Tuesday, October 08, 2002

How do I make money from this?

Just a brief further comment on my CDMA2000 v UMTS/GSM observations. A key point I was making, which I also made in a Slashdot comment , was that IS-95 CDMA networks are already in place in lots of Asia. The operators that have such networks have generally done badly competing with GSM and are somewhat unfashionable because of this. (Those companies with both IS-95 CDMA networks and GSM networks have generally sold the GSM network hard and neglected the CDMA network). However, these networks can easily be upgraded to CDMA2000. If CDMA2000 applications become a big deal, which appears to be happening in both Japan and Korea, these networks can upgrade extremely quickly and their perceived position could change extremely quickly.

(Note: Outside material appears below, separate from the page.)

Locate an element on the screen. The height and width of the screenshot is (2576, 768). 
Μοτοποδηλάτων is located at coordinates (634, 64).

The thing I perhaps didn't emphasise enough is that This is exactly what has happened in Japan over the last six months. NTT DoCoMo has been the long term market leader, with its 2.5G i-mode mobile internet service. KDDI's WAP version 1 service was far less successful and the company was perceived as second best. However, KDDI has updated to CDMA2000, and has added several million users from scratch since March. DoCoMo on the other hand has just got itself burned repeatedly over W-CDMA. The technology shift was quick, because it was IS-95 to CDMA2000. The perception shift was equally quick. I expect to see this shift happen elsewhere as well.

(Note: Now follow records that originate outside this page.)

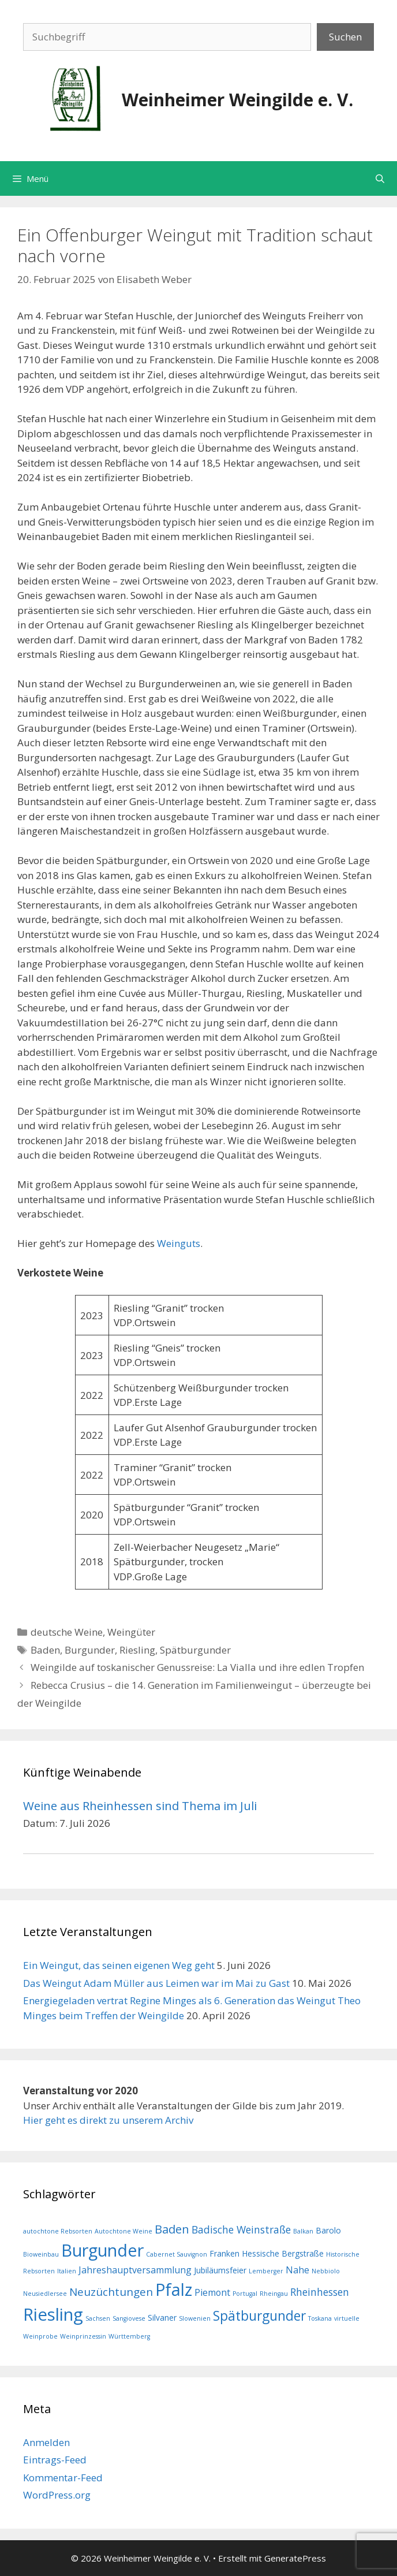 This screenshot has height=2576, width=397. Describe the element at coordinates (66, 2271) in the screenshot. I see `Italien [Italien (1 Eintrag)]` at that location.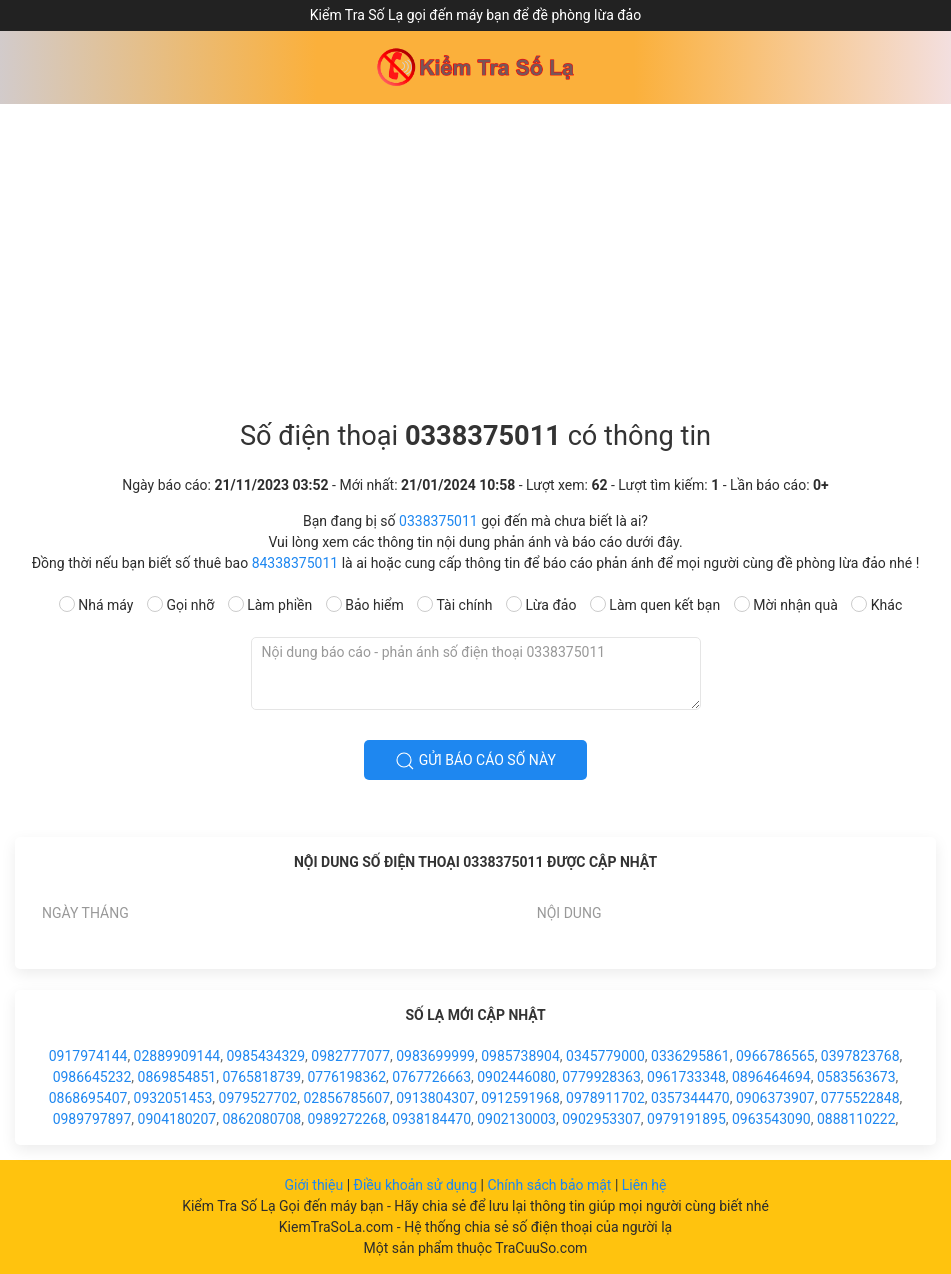 This screenshot has width=951, height=1274. Describe the element at coordinates (775, 1098) in the screenshot. I see `0906373907` at that location.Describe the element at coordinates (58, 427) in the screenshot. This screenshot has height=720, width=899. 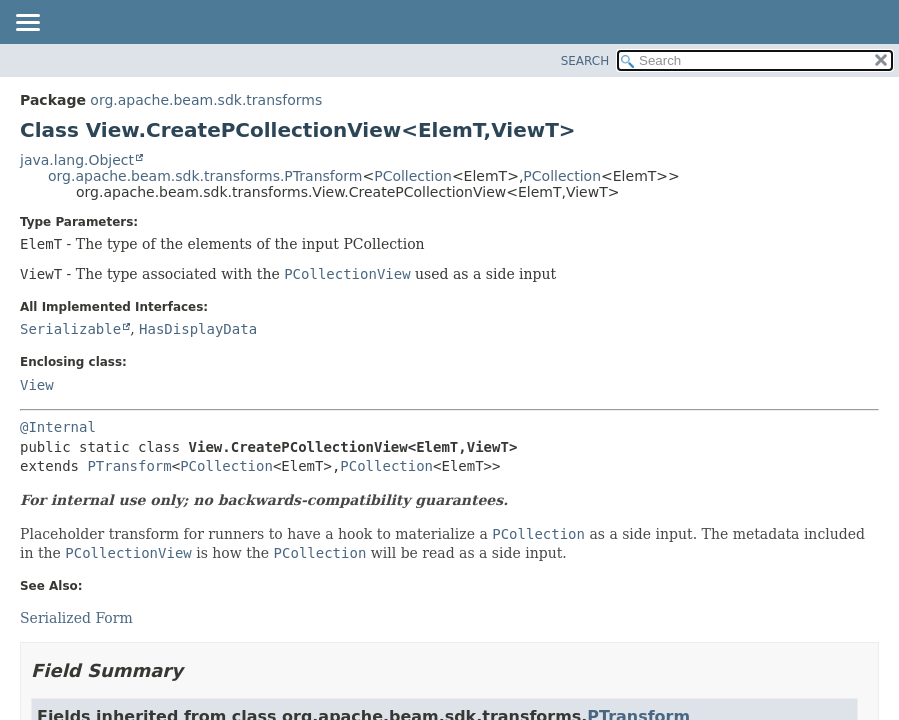
I see `@Internal` at that location.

If I was still a stock analyst, I would say that the implications of this change in perception are generally as follows. I think we are on the bring of one of those changes in perception that leads to a major rerating of certain companies. Buy KDDI. Buy Telstra. Buy Telecom NZ. Buy Sprint PCS. Buy China Unicom. Buy anything Korean you can get your hands on that is close to being a pure cellular play. (Both in terms of equipment and networks). And of course buy Qualcomm. Accumulate Lucent and Motorola. Hold Ericsson. Sell AT&T Wireless. Sell NTT DoCoMo. Sell SingTel. Sell Hutchison Whampoa. Sell Nokia. (As for Vodafone, which is the world's largest GSM operator and is a major GSM proponent, but which owns a large stake in the largest IS-95 operator in the US, that one requires a lot of analysis. As does Hutchison Telecom Australia, which is being pulled along by its parent company, but which has a IS-95 network in Australia. If Hutchison was to spin that network off into a separate company, I would be bullish about it. The same is true of Hutchison's IS-95 network in Hong Kong).